Exaggerated proportions can be used to great effect, but if pushed too far they will stop working for you and just start looking like you made a mistake. Your arms seem to suffer this problem. Study proportional standards by people like Andrew Loomis, tweak those standards to fit what you're more comfortable with stylistically. But be weary not to push thing so far that they break down, and destroy the believability of your figures.
...my humble and uneducated opinion.
Well, I guess since these are all sketchbook drawings anyway, I should make a sketchbook topic about them. I just wasn't too sure originally, because they were essentially physics class doodles that I never actually get finished. I'll start a sketchbook topic once I have another batch to scan up.
As for proportions, I agree. My Ivory Mask character is supposed to be exaggerated, definetly, however, I carry on that premise on to other characters that I don't want that to happen with. And drawing female characters is a nightmare(I've noticed that it's much easier to make a guy look good with crazy proportions then it is to make a girl). I've improved lately(in a sketch that I can't actually show yet) in that regard, but it's definetly a weakness of mine. My lack of skill in proportions really rears its ugly head when I end up drawing two characters in the same picture, as in an attempt to stay consistant, I end up screwing things up even more.
Anyway, I'll check up Andrew Loomis, and look at what he has to offer in terms of the human body, and try to make a standard based on that, and then practice in drawing multiple characters in one picture.
Starting a sketchbook thread would be best for you, along with grabbing every Loomis book that's available (he pretty much set the standards). Loomis books are an invaluable tool for every artist who depicts the human body.
I noticed throughout the series of sketches, that the hands are quite underdeveloped, like mittens in a sense. Loomis books again, have a decent breakdown of the human hand and how it's formed; or you can take an alternate route and just draw hands everywhere you see them (if you have a sketchbook with you at all times) and you can pick up some anatomy books and start studying the muscle and bone structures to understand how the bones link together.

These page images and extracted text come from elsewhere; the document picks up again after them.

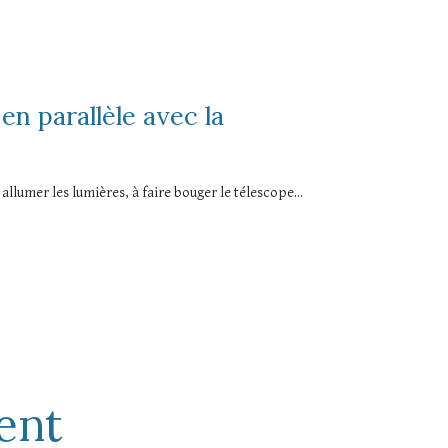
n parallèle avec la
llumer les lumières, à faire bouger le télescope...
ent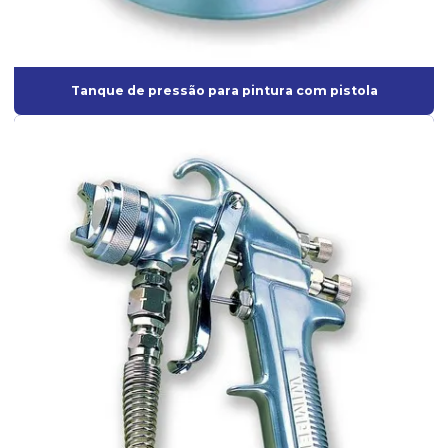
Tanque de pressão para pintura com pistola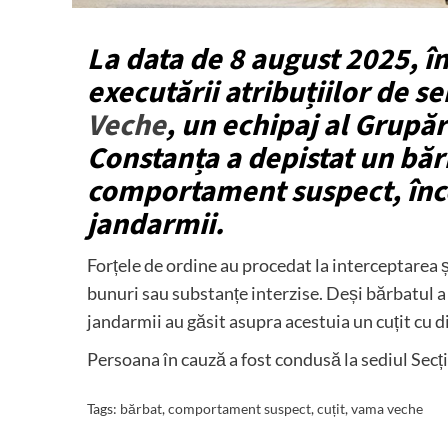
La data de 8 august 2025, în
executării atribuțiilor de se
Veche
, un echipaj al Grupă
Constanța a depistat un băr
comportament suspect, înce
jandarmii.
Forțele de ordine au procedat la interceptarea 
bunuri sau substanțe interzise. Deși bărbatul a 
jandarmii au găsit asupra acestuia un cuțit cu 
Persoana în cauză a fost condusă la sediul Secți
Tags:
bărbat
,
comportament suspect
,
cuțit
,
vama veche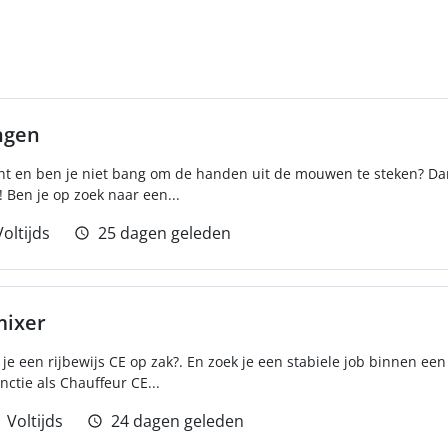
ngen
cht en ben je niet bang om de handen uit de mouwen te steken? Da
 Ben je op zoek naar een...
Voltijds
25 dagen geleden
mixer
je een rijbewijs CE op zak?. En zoek je een stabiele job binnen een
nctie als Chauffeur CE...
Voltijds
24 dagen geleden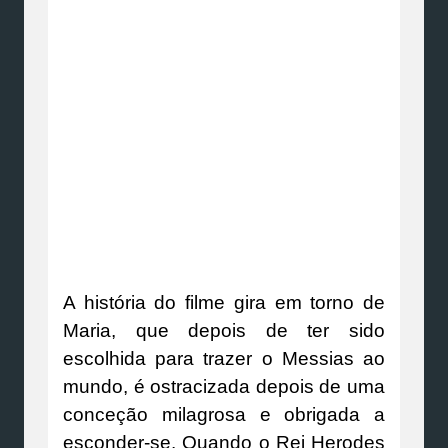
A história do filme gira em torno de
Maria, que depois de ter sido
escolhida para trazer o Messias ao
mundo, é ostracizada depois de uma
conceção milagrosa e obrigada a
esconder-se. Quando o Rei Herodes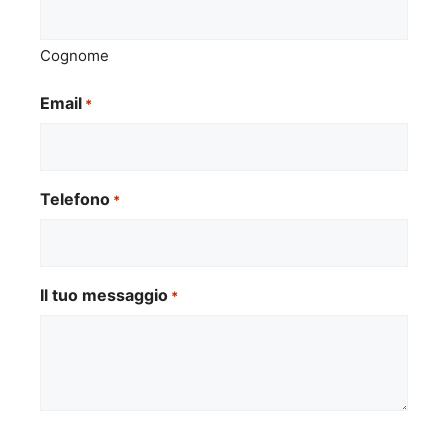
Cognome
Email
*
Telefono
*
Il tuo messaggio
*
Si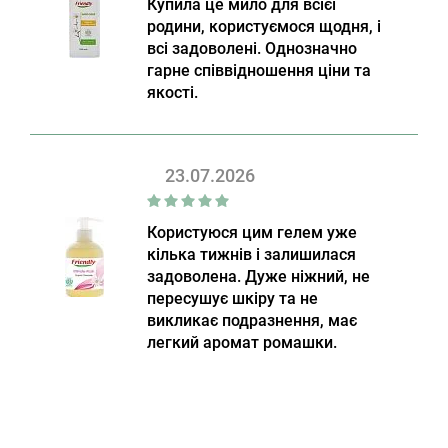
Купила це мило для всієї
родини, користуємося щодня, і
всі задоволені. Однозначно
гарне співвідношення ціни та
якості.
23.07.2026
Користуюся цим гелем уже
кілька тижнів і залишилася
задоволена. Дуже ніжний, не
пересушує шкіру та не
викликає подразнення, має
легкий аромат ромашки.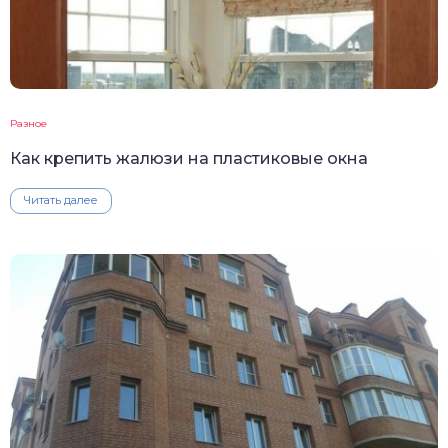
Разное
Как крепить жалюзи на пластиковые окна
Читать далее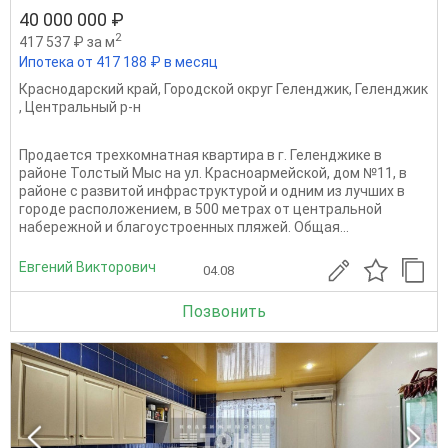
40 000 000 ₽
2
417 537 ₽ за м
Ипотека от 417 188 ₽ в месяц
Краснодарский край
,
Городской округ Геленджик
,
Геленджик
,
Центральный р-н
Продается трехкомнатная квартира в г. Геленджике в
районе Толстый Мыс на ул. Красноармейской, дом №11, в
районе с развитой инфраструктурой и одним из лучших в
городе расположением, в 500 метрах от центральной
набережной и благоустроенных пляжей. Общая...
Евгений Викторович
04.08
Позвонить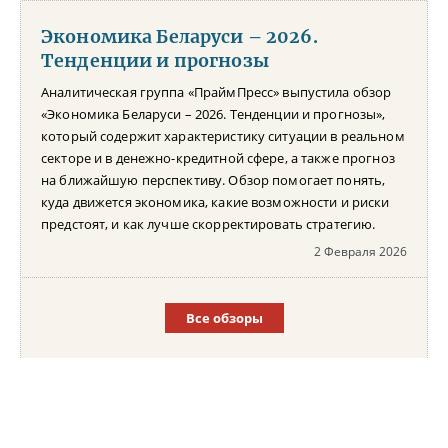
Экономика Беларуси – 2026.
Тенденции и прогнозы
Аналитическая группа «ПраймПресс» выпустила обзор
«Экономика Беларуси – 2026. Тенденции и прогнозы»,
который содержит характеристику ситуации в реальном
секторе и в денежно-кредитной сфере, а также прогноз
на ближайшую перспективу. Обзор помогает понять,
куда движется экономика, какие возможности и риски
предстоят, и как лучше скорректировать стратегию.
2 Февраля 2026
Все обзоры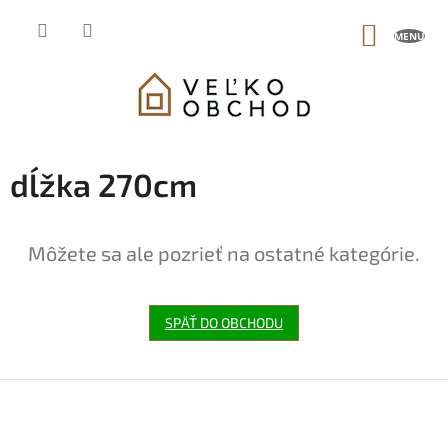
Prejsť
na
NÁKUP
obsah
KOŠÍK
dĺžka 270cm
Môžete sa ale pozrieť na ostatné kategórie.
SPÄŤ DO OBCHODU
Z
á
p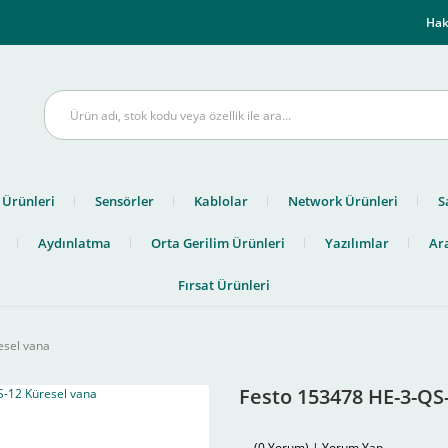
m
Hak
 Ürünleri
Sensörler
Kablolar
Network Ürünleri
S
Aydınlatma
Orta Gerilim Ürünleri
Yazılımlar
Ara
Fırsat Ürünleri
esel vana
Festo 153478 HE-3-QS
(0 Yorum) | Yorum Yap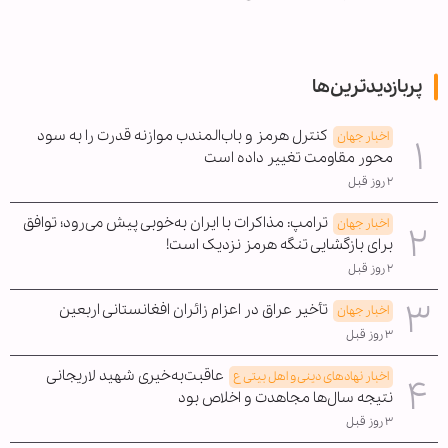
پربازدیدترین‌ها
کنترل هرمز و باب‌المندب موازنه قدرت را به سود
اخبار جهان
محور مقاومت تغییر داده است
۲ روز قبل
ترامپ: مذاکرات با ایران به‌خوبی پیش می‌رود؛ توافق
اخبار جهان
برای بازگشایی تنگه هرمز نزدیک است!
۲ روز قبل
تأخیر عراق در اعزام زائران افغانستانی اربعین
اخبار جهان
۳ روز قبل
عاقبت‌به‌خیری شهید لاریجانی
اخبار نهادهای دینی و اهل بیتی ع
نتیجه سال‌ها مجاهدت و اخلاص بود
۳ روز قبل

Since you have experience working with 3D objects, you should have an easy enough time depicting light on an object and how it reacts, but you must remember to define your light sources. Pick a place where the light comes from and stick with it.
As per your patience, it just takes time to get used to being patient and placing down lines. Might I also suggest you take the time to make some gesture drawings, that could give you an outlet for your impatience as well as giving you a better defined idea for a pose or drawing that you would be working on at a later point in time.